• Work instructions:
Report each line of the data that includes the word "скачивания".

Data items:
┄┄┄┄┄┄┄┄┄┄┄┄┄┄┄┄┄┄┄┄

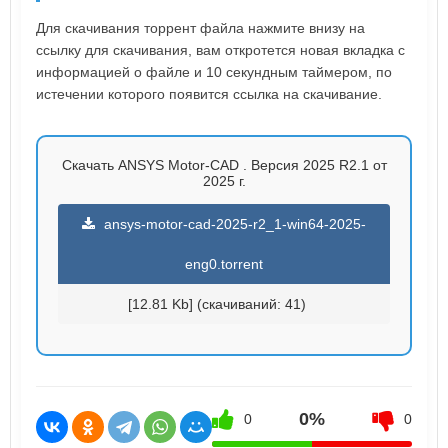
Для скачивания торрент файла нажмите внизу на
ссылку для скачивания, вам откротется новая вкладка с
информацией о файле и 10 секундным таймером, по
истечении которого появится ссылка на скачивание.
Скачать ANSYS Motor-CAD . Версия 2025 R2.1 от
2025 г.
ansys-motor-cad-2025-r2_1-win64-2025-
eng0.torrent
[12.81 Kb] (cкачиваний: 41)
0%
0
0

┄┄┄┄┄┄┄┄┄┄┄┄┄┄┄┄┄┄┄┄

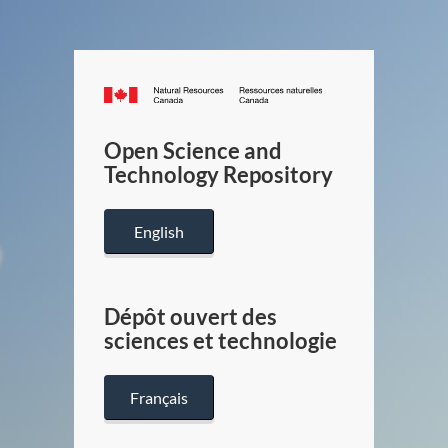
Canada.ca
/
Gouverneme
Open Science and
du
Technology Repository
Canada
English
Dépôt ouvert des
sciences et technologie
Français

┄┄┄┄┄┄┄┄┄┄┄┄┄┄┄┄┄┄┄┄

• Exercise response:
Для скачивания торрент файла нажмите внизу на
ссылку для скачивания, вам откротется новая вкладка с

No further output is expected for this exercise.